*PROBLEM TO SOLVE*: The line containing "режиме реального времени" marks the end: extract everything from the first line of the data through that line, exactly, with no pictures.

*DATA FOR THE TASK*:
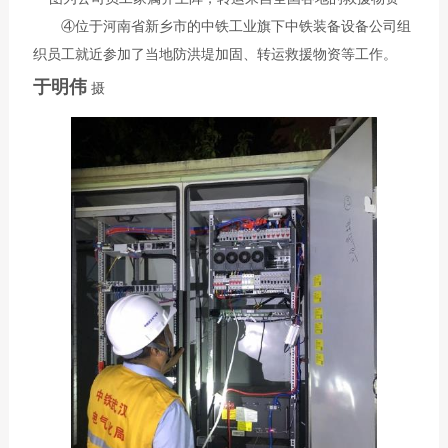
④位于河南省新乡市的中铁工业旗下中铁装备设备公司组
织员工就近参加了当地防洪堤加固、转运救援物资等工作。
于明伟
摄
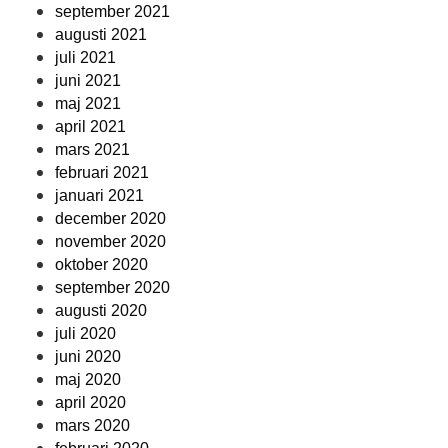
september 2021
augusti 2021
juli 2021
juni 2021
maj 2021
april 2021
mars 2021
februari 2021
januari 2021
december 2020
november 2020
oktober 2020
september 2020
augusti 2020
juli 2020
juni 2020
maj 2020
april 2020
mars 2020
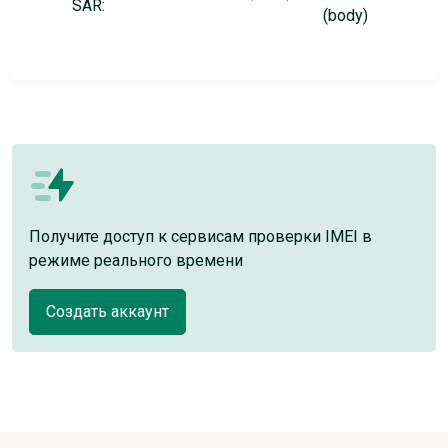
SAR:
(body)
Получите доступ к сервисам проверки IMEI в
режиме реального времени
Создать аккаунт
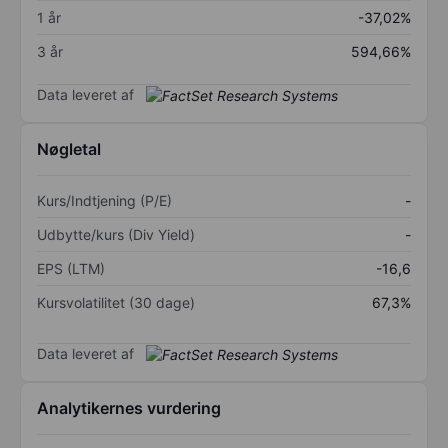
1 år
-37,02%
3 år
594,66%
Data leveret af
Nøgletal
Kurs/Indtjening (P/E)
-
Udbytte/kurs (Div Yield)
-
EPS (LTM)
-16,6
Kursvolatilitet (30 dage)
67,3%
Data leveret af
Analytikernes vurdering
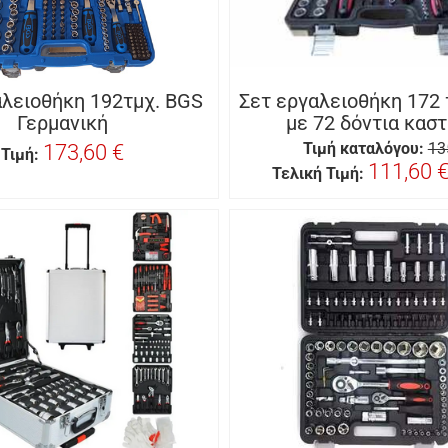
αλειοθήκη 192τμχ. BGS
Σετ εργαλειοθήκη 172
Γερμανική
με 72 δόντια καστ
173,60 €
Τιμή καταλόγου:
13
Τιμή:
111,60 
Τελική Τιμή:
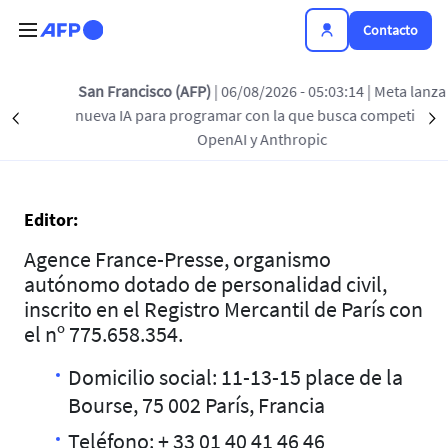
Pasar al contenido principal
Contacto
San Francisco (AFP)
| 06/08/2026 - 05:03:14
| Meta lanza
Aviso legal
nueva IA para programar con la que busca competir con
Précédent
S
OpenAI y Anthropic
Editor:
Agence France-Presse, organismo
autónomo dotado de personalidad civil,
inscrito en el Registro Mercantil de París con
el nº 775.658.354.
Domicilio social: 11-13-15 place de la
Bourse, 75 002 París, Francia
Teléfono: + 33 01 40 41 46 46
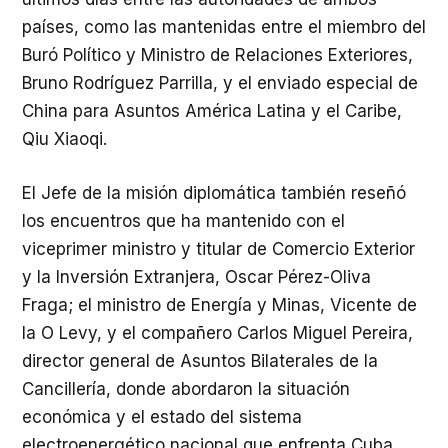
países, como las mantenidas entre el miembro del
Buró Político y Ministro de Relaciones Exteriores,
Bruno Rodríguez Parrilla, y el enviado especial de
China para Asuntos América Latina y el Caribe,
Qiu Xiaoqi.
El Jefe de la misión diplomática también reseñó
los encuentros que ha mantenido con el
viceprimer ministro y titular de Comercio Exterior
y la Inversión Extranjera, Oscar Pérez-Oliva
Fraga; el ministro de Energía y Minas, Vicente de
la O Levy, y el compañero Carlos Miguel Pereira,
director general de Asuntos Bilaterales de la
Cancillería, donde abordaron la situación
económica y el estado del sistema
electroenergético nacional que enfrenta Cuba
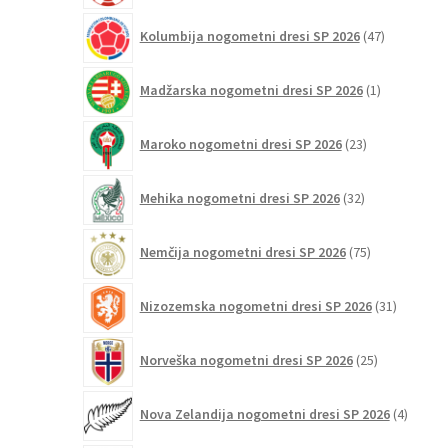
47
Kolumbija nogometni dresi SP 2026
47
izdelkov
1
Madžarska nogometni dresi SP 2026
1
izdelek
23
Maroko nogometni dresi SP 2026
23
izdelkov
32
Mehika nogometni dresi SP 2026
32
izdelkov
75
Nemčija nogometni dresi SP 2026
75
izdelkov
31
Nizozemska nogometni dresi SP 2026
31
izdelkov
25
Norveška nogometni dresi SP 2026
25
izdelkov
4
Nova Zelandija nogometni dresi SP 2026
4
izdelki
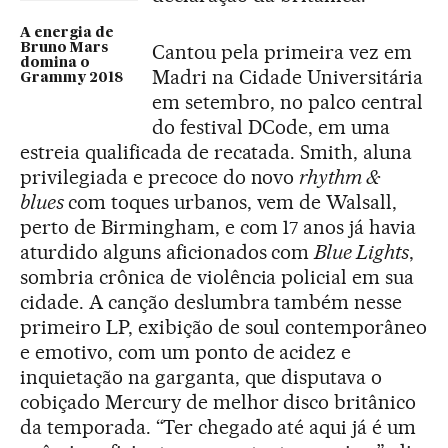
A energia de
Cantou pela primeira vez em
Bruno Mars
domina o
Madri na Cidade Universitária
Grammy 2018
em setembro, no palco central
do festival DCode, em uma
estreia qualificada de recatada. Smith, aluna
privilegiada e precoce do novo
rhythm &
blues
com toques urbanos, vem de Walsall,
perto de Birmingham, e com 17 anos já havia
aturdido alguns aficionados com
Blue Lights
,
sombria crônica de violência policial em sua
cidade. A canção deslumbra também nesse
primeiro LP, exibição de soul contemporâneo
e emotivo, com um ponto de acidez e
inquietação na garganta, que disputava o
cobiçado Mercury de melhor disco britânico
da temporada. “Ter chegado até aqui já é um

*WRITTEN ANSWER*:
④位于河南省新乡市的中铁工业旗下中铁装备设备公司组
织员工就近参加了当地防洪堤加固、转运救援物资等工作。
于明伟
摄
september 2021
augusti 2021
juli 2021
juni 2021
maj 2021
april 2021
mars 2021
februari 2021
januari 2021
december 2020
november 2020
oktober 2020
september 2020
augusti 2020
juli 2020
juni 2020
maj 2020
april 2020
mars 2020
SAR:
(body)
Получите доступ к сервисам проверки IMEI в
режиме реального времени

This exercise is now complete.